Talks between Opec and Russia over whether to cut oil production in response to the coronavirus outbreak collapsed without a deal on Friday, sending crude prices plunging more than 9 per cent to their lowest level in three years. Russia, which has allied with Saudi Arabia and Opec since 2016 to help prop up oil markets, rejected calls to together curtail almost 4 percent of global crude production with new output cuts, as a sharp drop in aviation and transport demand has sent prices down by a third since January to near $45 a barrel.

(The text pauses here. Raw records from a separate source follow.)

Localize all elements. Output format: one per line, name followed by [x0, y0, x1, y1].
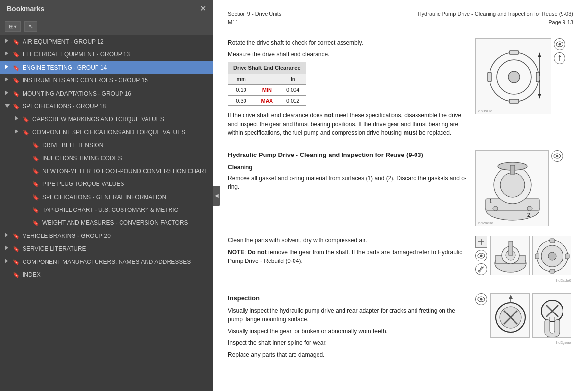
sidebar-item-pipe-plug[interactable]: 🔖 PIPE PLUG TORQUE VALUES — [0, 178, 213, 190]
shaft-clearance-table: Drive Shaft End Clearance mm in 0.10 MIN… — [228, 62, 306, 106]
sidebar-item-air-equipment[interactable]: 🔖 AIR EQUIPMENT - GROUP 12 — [0, 35, 213, 48]
side-icons-2 — [551, 150, 563, 162]
sidebar-item-label: CAPSCREW MARKINGS AND TORQUE VALUES — [32, 115, 209, 123]
sidebar-item-label: SPECIFICATIONS - GENERAL INFORMATION — [42, 193, 209, 201]
expand-arrow — [5, 232, 11, 239]
paragraph-inspect-3: Inspect the shaft inner spline for wear. — [228, 339, 468, 347]
bookmark-icon: 🔖 — [13, 258, 20, 266]
arrow-up-icon — [554, 52, 565, 64]
sidebar-item-drive-belt[interactable]: 🔖 DRIVE BELT TENSION — [0, 139, 213, 152]
col-header-blank — [254, 74, 280, 85]
sidebar-item-label: TAP-DRILL CHART - U.S. CUSTOMARY & METRI… — [42, 206, 209, 214]
image-column-2: 1 2 hd2adna — [475, 150, 573, 226]
svg-point-52 — [480, 298, 483, 301]
bookmark-icon: 🔖 — [13, 90, 20, 98]
bookmark-icon: 🔖 — [23, 129, 29, 136]
section-title-inspection: Inspection — [228, 293, 468, 303]
bookmark-icon: 🔖 — [13, 271, 20, 279]
sidebar-item-label: WEIGHT AND MEASURES - CONVERSION FACTORS — [42, 219, 209, 227]
expand-arrow — [15, 115, 21, 123]
sidebar-item-specifications[interactable]: 🔖 SPECIFICATIONS - GROUP 18 — [0, 100, 213, 113]
main-content: Section 9 - Drive Units M11 Hydraulic Pu… — [213, 0, 588, 391]
bookmark-icon: 🔖 — [32, 155, 39, 162]
sidebar-item-label: ENGINE TESTING - GROUP 14 — [23, 64, 209, 72]
expand-all-button[interactable]: ⊞▾ — [5, 21, 21, 32]
sidebar-item-newton-meter[interactable]: 🔖 NEWTON-METER TO FOOT-POUND CONVERSTION… — [0, 165, 213, 178]
svg-marker-16 — [558, 55, 561, 57]
bookmark-icon: 🔖 — [32, 193, 39, 201]
sidebar-item-label: DRIVE BELT TENSION — [42, 141, 209, 149]
sidebar-item-label: SERVICE LITERATURE — [23, 245, 209, 253]
sidebar-item-capscrew[interactable]: 🔖 CAPSCREW MARKINGS AND TORQUE VALUES — [0, 113, 213, 126]
svg-rect-27 — [510, 165, 515, 174]
table-title: Drive Shaft End Clearance — [228, 62, 306, 74]
svg-point-23 — [527, 206, 532, 211]
sidebar-item-engine-testing[interactable]: 🔖 ENGINE TESTING - GROUP 14 — [0, 61, 213, 74]
svg-text:dp3sHia: dp3sHia — [478, 109, 493, 113]
sidebar-title: Bookmarks — [7, 5, 44, 13]
sidebar-item-label: SPECIFICATIONS - GROUP 18 — [23, 103, 209, 110]
expand-arrow — [5, 103, 11, 110]
svg-point-50 — [548, 252, 556, 260]
sidebar-item-electrical-equipment[interactable]: 🔖 ELECTRICAL EQUIPMENT - GROUP 13 — [0, 48, 213, 61]
sidebar-item-component-manufacturers[interactable]: 🔖 COMPONENT MANUFACTURERS: NAMES AND ADD… — [0, 256, 213, 268]
eye-icon — [554, 38, 565, 50]
paragraph-rotate: Rotate the drive shaft to check for corr… — [228, 38, 468, 47]
sidebar-item-label: INSTRUMENTS AND CONTROLS - GROUP 15 — [23, 77, 209, 84]
sidebar-item-tap-drill[interactable]: 🔖 TAP-DRILL CHART - U.S. CUSTOMARY & MET… — [0, 204, 213, 216]
side-icons-4 — [475, 293, 487, 305]
text-column-3: Clean the parts with solvent, dry with c… — [228, 236, 468, 268]
sidebar-item-label: NEWTON-METER TO FOOT-POUND CONVERSTION C… — [42, 167, 209, 175]
sidebar-content[interactable]: 🔖 AIR EQUIPMENT - GROUP 12 🔖 ELECTRICAL … — [0, 35, 213, 391]
close-button[interactable]: ✕ — [200, 5, 206, 13]
sidebar-item-weight-measures[interactable]: 🔖 WEIGHT AND MEASURES - CONVERSION FACTO… — [0, 216, 213, 229]
illustration-caption-3: hd2ade6 — [490, 278, 571, 284]
wrench-icon-3 — [475, 263, 487, 275]
sidebar-item-instruments-controls[interactable]: 🔖 INSTRUMENTS AND CONTROLS - GROUP 15 — [0, 74, 213, 87]
row1-val: 0.004 — [280, 85, 306, 95]
paragraph-inspect-1: Visually inspect the hydraulic pump driv… — [228, 306, 468, 324]
bookmark-icon: 🔖 — [32, 141, 39, 149]
sidebar-item-index[interactable]: 🔖 INDEX — [0, 268, 213, 281]
bookmark-icon: 🔖 — [13, 232, 20, 240]
collapse-sidebar-button[interactable]: ◀ — [213, 186, 220, 206]
text-column-1: Rotate the drive shaft to check for corr… — [228, 38, 468, 140]
page-header-right: Hydraulic Pump Drive - Cleaning and Insp… — [418, 10, 573, 26]
illustration-caption-4: hd2geaa — [490, 340, 571, 346]
side-icons-3 — [475, 236, 487, 275]
svg-point-30 — [556, 155, 559, 157]
expand-arrow — [15, 129, 21, 136]
expand-arrow — [5, 258, 11, 265]
bookmark-icon: 🔖 — [32, 219, 39, 227]
eye-icon-2 — [551, 150, 563, 162]
sidebar-item-mounting-adaptations[interactable]: 🔖 MOUNTING ADAPTATIONS - GROUP 16 — [0, 87, 213, 100]
section-line1: Section 9 - Drive Units — [228, 10, 281, 18]
paragraph-note: NOTE: Do not remove the gear from the sh… — [228, 248, 468, 265]
sidebar-item-component-specs[interactable]: 🔖 COMPONENT SPECIFICATIONS AND TORQUE VA… — [0, 126, 213, 139]
svg-point-21 — [500, 173, 525, 197]
sidebar-item-label: PIPE PLUG TORQUE VALUES — [42, 180, 209, 188]
bookmark-icon: 🔖 — [13, 64, 20, 72]
illustration-4b — [532, 293, 571, 338]
bookmark-icon: 🔖 — [13, 77, 20, 84]
sidebar-item-label: INJECTIONS TIMING CODES — [42, 155, 209, 162]
sidebar-item-injection-timing[interactable]: 🔖 INJECTIONS TIMING CODES — [0, 152, 213, 165]
sidebar-item-specs-general[interactable]: 🔖 SPECIFICATIONS - GENERAL INFORMATION — [0, 191, 213, 204]
svg-rect-47 — [550, 269, 555, 273]
sidebar-item-label: INDEX — [23, 271, 209, 279]
illustration-2: 1 2 hd2adna — [475, 150, 549, 226]
sidebar-item-service-literature[interactable]: 🔖 SERVICE LITERATURE — [0, 242, 213, 255]
cursor-tool-button[interactable]: ↖ — [24, 21, 37, 32]
image-column-1: dp3sHia — [475, 38, 573, 114]
paragraph-clean: Clean the parts with solvent, dry with c… — [228, 236, 468, 245]
sidebar-header: Bookmarks ✕ — [0, 0, 213, 18]
bookmark-icon: 🔖 — [13, 103, 20, 110]
svg-point-35 — [480, 255, 483, 257]
sidebar-toolbar: ⊞▾ ↖ — [0, 18, 213, 35]
sidebar-item-label: COMPONENT SPECIFICATIONS AND TORQUE VALU… — [32, 129, 209, 136]
expand-arrow — [5, 77, 11, 84]
sidebar-item-vehicle-braking[interactable]: 🔖 VEHICLE BRAKING - GROUP 20 — [0, 230, 213, 242]
page-header-left: Section 9 - Drive Units M11 — [228, 10, 281, 26]
svg-rect-48 — [535, 254, 539, 259]
row2-mid: MAX — [254, 96, 280, 106]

The failure to reach an agreement raises the prospect that some of the world’s largest oil producers will open the taps just as global oil demand is falling, hurting energy companies like BP and ExxonMobil and squeezing the budgets of oil-dependent economies from Texas to Brunei. It will also undermine the alliance between Saudi Arabia and Russia, which had boosted Moscow’s influence in the Middle East,
“Opec and Russia are staring into the abyss,” said Helima Croft at RBC Capital Markets. “It could spell the end of the Russia-Saudi alliance, but it is not clear what Moscow gains from deciding to burn down the house.” The target for Russia and other producers could be the US shale sector, which for a decade has grown so rapidly as to absorb the majority of global oil demand growth, leaving Opec and other large producers with a shrinking share of the market.
Russian energy minister Alexander Novak said there were no production restraints on members of the so-called Opec+ group once its existing output deal expires at the end of this month. But neither Opec members or Russia are immune to lower prices, and the last attempt to squeeze rivals by raising output in 2014 ended largely in failure two years later.